━━━ Data listing ━━━

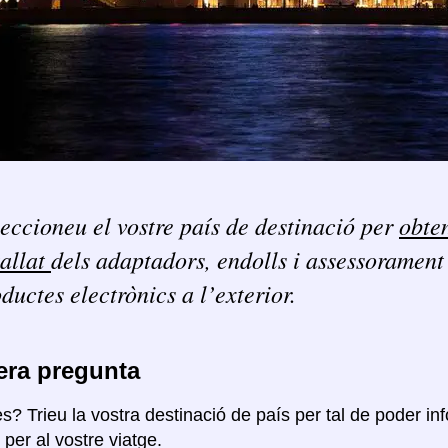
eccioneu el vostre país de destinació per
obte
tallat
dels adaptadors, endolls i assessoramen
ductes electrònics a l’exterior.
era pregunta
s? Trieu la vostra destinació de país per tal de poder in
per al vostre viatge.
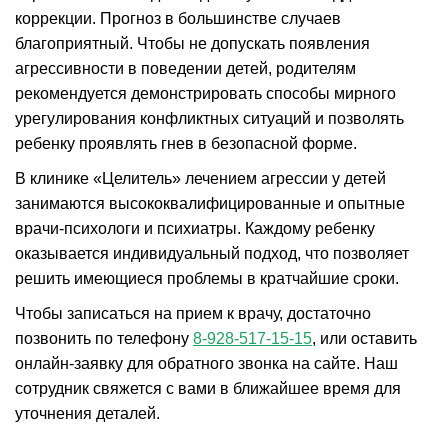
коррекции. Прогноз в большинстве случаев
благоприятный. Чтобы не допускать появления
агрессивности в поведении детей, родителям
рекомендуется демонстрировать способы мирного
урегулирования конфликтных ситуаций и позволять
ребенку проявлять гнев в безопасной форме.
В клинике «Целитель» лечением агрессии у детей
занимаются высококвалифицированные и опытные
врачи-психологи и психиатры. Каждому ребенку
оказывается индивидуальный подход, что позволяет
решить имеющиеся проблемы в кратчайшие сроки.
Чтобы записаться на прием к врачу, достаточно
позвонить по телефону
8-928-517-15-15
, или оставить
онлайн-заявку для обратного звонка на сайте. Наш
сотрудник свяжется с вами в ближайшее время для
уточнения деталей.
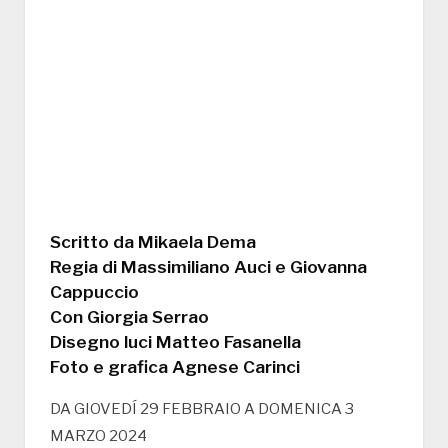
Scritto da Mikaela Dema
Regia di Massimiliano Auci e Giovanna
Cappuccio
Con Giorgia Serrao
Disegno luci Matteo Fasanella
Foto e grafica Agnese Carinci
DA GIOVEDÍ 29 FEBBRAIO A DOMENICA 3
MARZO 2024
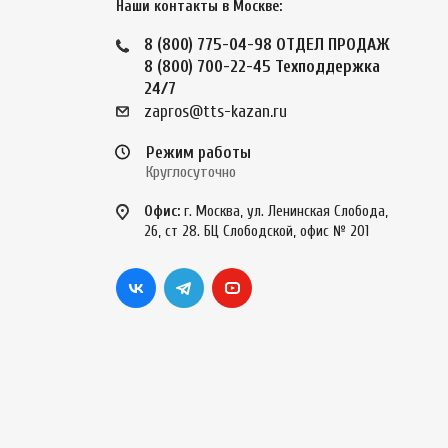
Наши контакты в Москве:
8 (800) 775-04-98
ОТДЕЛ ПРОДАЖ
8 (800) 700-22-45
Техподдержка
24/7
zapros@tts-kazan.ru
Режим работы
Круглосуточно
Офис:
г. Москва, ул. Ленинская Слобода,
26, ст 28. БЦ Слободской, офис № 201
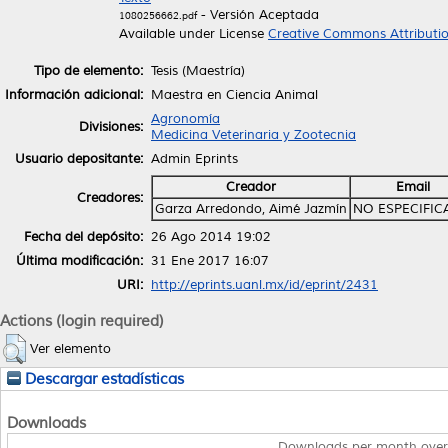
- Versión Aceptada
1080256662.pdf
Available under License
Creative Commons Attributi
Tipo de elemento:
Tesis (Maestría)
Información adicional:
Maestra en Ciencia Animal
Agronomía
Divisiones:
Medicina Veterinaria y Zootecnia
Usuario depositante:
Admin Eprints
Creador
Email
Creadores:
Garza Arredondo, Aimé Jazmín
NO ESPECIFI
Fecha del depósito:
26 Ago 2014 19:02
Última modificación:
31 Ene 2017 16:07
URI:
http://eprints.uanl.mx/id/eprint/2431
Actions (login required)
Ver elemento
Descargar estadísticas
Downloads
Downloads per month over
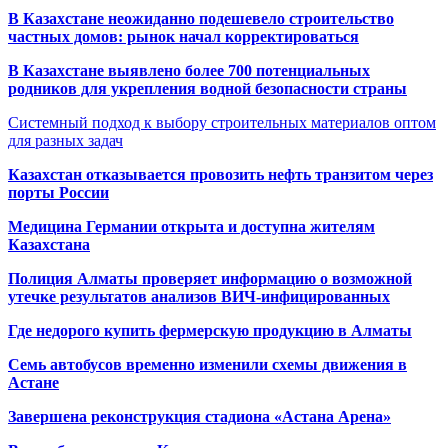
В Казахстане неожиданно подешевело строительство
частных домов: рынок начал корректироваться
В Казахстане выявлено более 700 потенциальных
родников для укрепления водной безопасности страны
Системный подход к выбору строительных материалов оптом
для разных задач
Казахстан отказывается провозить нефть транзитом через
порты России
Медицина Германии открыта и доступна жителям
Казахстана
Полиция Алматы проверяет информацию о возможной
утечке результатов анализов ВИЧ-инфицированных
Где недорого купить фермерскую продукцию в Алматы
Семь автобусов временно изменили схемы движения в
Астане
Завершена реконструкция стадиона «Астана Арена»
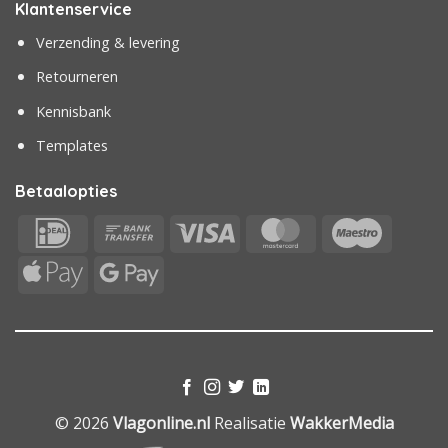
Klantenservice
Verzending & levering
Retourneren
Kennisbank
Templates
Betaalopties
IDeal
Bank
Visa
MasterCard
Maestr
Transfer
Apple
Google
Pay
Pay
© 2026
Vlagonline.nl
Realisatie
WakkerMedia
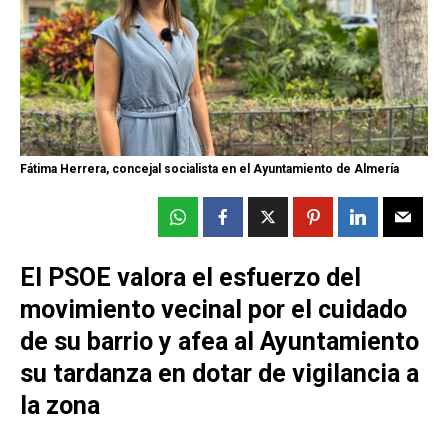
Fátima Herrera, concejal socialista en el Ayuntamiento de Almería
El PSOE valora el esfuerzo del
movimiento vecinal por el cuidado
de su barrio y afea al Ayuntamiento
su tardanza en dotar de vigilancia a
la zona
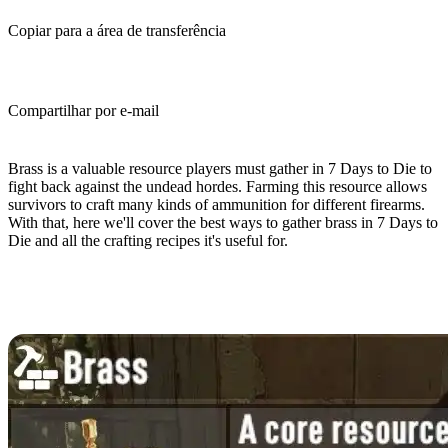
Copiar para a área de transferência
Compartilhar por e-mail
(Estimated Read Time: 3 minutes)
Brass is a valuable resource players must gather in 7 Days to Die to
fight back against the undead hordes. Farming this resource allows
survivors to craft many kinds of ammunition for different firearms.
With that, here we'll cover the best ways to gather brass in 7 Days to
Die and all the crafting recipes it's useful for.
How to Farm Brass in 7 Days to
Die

━━━

What is needed.
Where in the entries does the word "детей" occur? Copy out each line that has it.

Solution to this problem.
агрессивности в поведении детей, родителям
В клинике «Целитель» лечением агрессии у детей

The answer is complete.